Honda has a reputation for reliability, dependability, and functionality. The Pilot is a family-styled SUV that is more of a mini-van for hauling children than some mini-vans. Honda furnished a 2016 Pilot All-Wheel-Drive vehicle for a week-long test-drive recently. It was an enjoyable week and an easy-to-drive car-like SUV although there were several concerns and bothersome features.
The 2016 model is the third generation of the popular Pilot which had started to become nondescript and boxy in appearance. This new version is somewhat sleeker and more pleasing to the eye. It is also larger than the last model Pilot. It is almost 2 inches wider and 3 & a half inches longer. It actually ‘felt big’ on the inside.
The test-drive model was the trim-level called Elite, which is the top end and loaded down with a boat-load of features and premium touches. This is not a luxury vehicle by any means, but it certainly attempts to cater to parents and their children. As a grandparent, I was even impressed with the conveniences. The exterior color was called Steel Sapphire and the interior was a basic gray.
The Pilot is powered by a 3.5-liter V-6 engine, but it is a new, direct-injected engine that is taken from the Acura MDX. It provides 280 horsepower which is better than last year’s 250 horsepower. The Elite model was matched to a nine-speed automatic which was also copied from the Acura. The less-outfitted LX, EX, and EX-L trim level Pilots utilize a six-speed automatic. During the drive, I really did not notice any appreciable value in having 9 speeds instead of six. The test-drive model was All-Wheel-Drive, although a 4-wheel drive system is available.

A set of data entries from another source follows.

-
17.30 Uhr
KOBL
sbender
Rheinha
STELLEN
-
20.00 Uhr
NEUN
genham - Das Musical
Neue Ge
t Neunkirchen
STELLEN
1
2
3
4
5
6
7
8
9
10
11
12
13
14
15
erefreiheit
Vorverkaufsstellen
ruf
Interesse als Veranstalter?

In mini-van fashion, the Pilot has three rows of flexible seating arrangements with fairly easy access to the seats as well as the cargo area. As with most other three-row vehicles, the third row is better suited to smaller children. The interior features and styling is more mainstream and less low-end than previous models.

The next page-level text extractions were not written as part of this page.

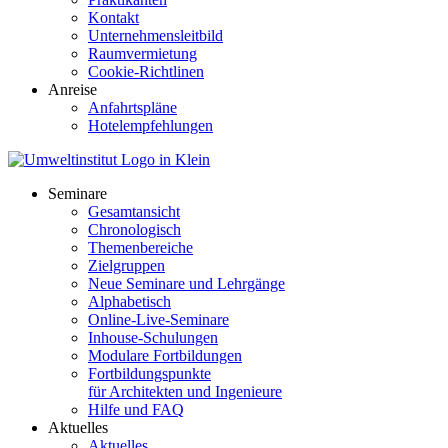
Kontakt
Unternehmensleitbild
Raumvermietung
Cookie-Richtlinen
Anreise
Anfahrtspläne
Hotelempfehlungen
Seminare
Gesamtansicht
Chronologisch
Themenbereiche
Zielgruppen
Neue Seminare und Lehrgänge
Alphabetisch
Online-Live-Seminare
Inhouse-Schulungen
Modulare Fortbildungen
Fortbildungspunkte
für Architekten und Ingenieure
Hilfe und FAQ
Aktuelles
Aktuelles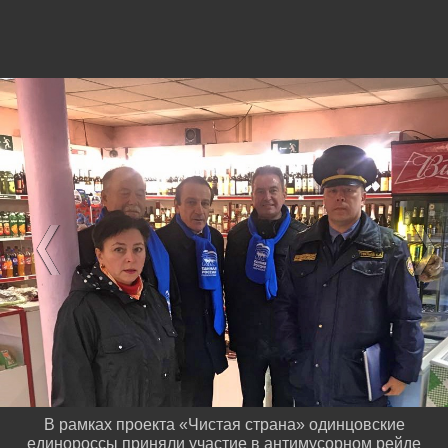
В рамках проекта «Чистая страна» одинцовские
единороссы приняли участие в антимусорном рейде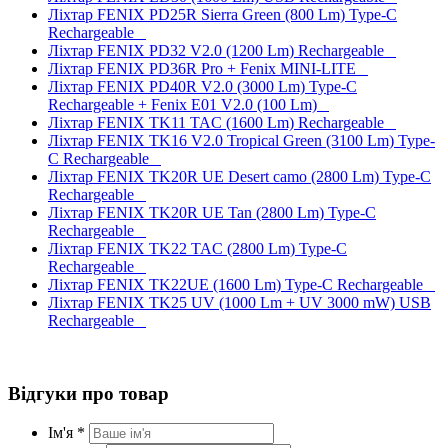
Ліхтар FENIX PD25R Sierra Green (800 Lm) Type-C
Rechargeable
Ліхтар FENIX PD32 V2.0 (1200 Lm) Rechargeable
Ліхтар FENIX PD36R Pro + Fenix MINI-LITE
Ліхтар FENIX PD40R V2.0 (3000 Lm) Type-C
Rechargeable + Fenix E01 V2.0 (100 Lm)
Ліхтар FENIX TK11 TAC (1600 Lm) Rechargeable
Ліхтар FENIX TK16 V2.0 Tropical Green (3100 Lm) Type-
C Rechargeable
Ліхтар FENIX TK20R UE Desert camo (2800 Lm) Type-C
Rechargeable
Ліхтар FENIX TK20R UE Tan (2800 Lm) Type-C
Rechargeable
Ліхтар FENIX TK22 TAC (2800 Lm) Type-C
Rechargeable
Ліхтар FENIX TK22UE (1600 Lm) Type-C Rechargeable
Ліхтар FENIX TK25 UV (1000 Lm + UV 3000 mW) USB
Rechargeable
Відгуки про товар
Ім'я *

Overall, the 2015 Honda Pilot provides a very comfortable ride. There were some feelings of being rocked back and forth, somewhat like driving a large over-sized box down the road. But on good roads and highways, the Pilot performed very well. The cabin is very quiet and it is to carry on conversations without shouting.
A major concern that loomed all during the week was the confusing infotainment screen. It seemed to always take excess time to get anything, whether it was navigation adjustments, radio stations, or other standard features using the center stack. Honda engineers chose to provide ‘voice commands’ for the operations and the button on the steering wheel was repeatedly hit accidentally, prompting a loud request from the car asking for a ‘command.’ Because there were no dials or switches, the only other option was to use the touchscreen which was also a pain-in-the-neck. It was not easily responsive to the touch. Often, the vehicle had to be stopped along the side of the road just to ‘work’ the radio.

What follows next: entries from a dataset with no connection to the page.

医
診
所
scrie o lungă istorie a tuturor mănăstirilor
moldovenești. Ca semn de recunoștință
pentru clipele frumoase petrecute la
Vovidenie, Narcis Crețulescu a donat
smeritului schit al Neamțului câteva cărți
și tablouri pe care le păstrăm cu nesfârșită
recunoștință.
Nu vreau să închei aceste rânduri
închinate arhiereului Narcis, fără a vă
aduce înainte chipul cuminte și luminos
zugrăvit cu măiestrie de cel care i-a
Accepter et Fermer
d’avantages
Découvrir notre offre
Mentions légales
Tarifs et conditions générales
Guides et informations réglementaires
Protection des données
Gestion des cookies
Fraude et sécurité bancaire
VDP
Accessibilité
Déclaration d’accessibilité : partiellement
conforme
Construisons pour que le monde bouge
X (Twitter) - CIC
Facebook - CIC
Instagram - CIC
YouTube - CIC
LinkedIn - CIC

The frustration of attempts to operate the infotainment touchscreen was increased by the reflection of fingerprints whenever there was any appreciable sunlight. This was very frustrating and was very distracting while the car was moving.
Despite the lack of dials and switches, the Pilot is a joy to drive. Perhaps that is because it is almost a glorified minivan. Some drivers like minivans and some do not, but the 2016 Honda Pilot is making an attempt to provide it easy for parents to provide the transportation needs for a busy family.
The test-drive model had a base MSRP of $46,420, which was fully loaded with an abundance of features. The only additional charge was destination and handling for $880, so the bottom sticker price was $47,300. It was EPA rated at 19 mpg city, 26 mpg highway, and 22 mpg average overall. For the week, I hit the 23.6 mpg average with mostly rural roads.
Check the new 2016 Honda Pilot AWD Elite yourself at a Honda dealership. This alternative for a family-minivan just might be the vehicle you have been wanting.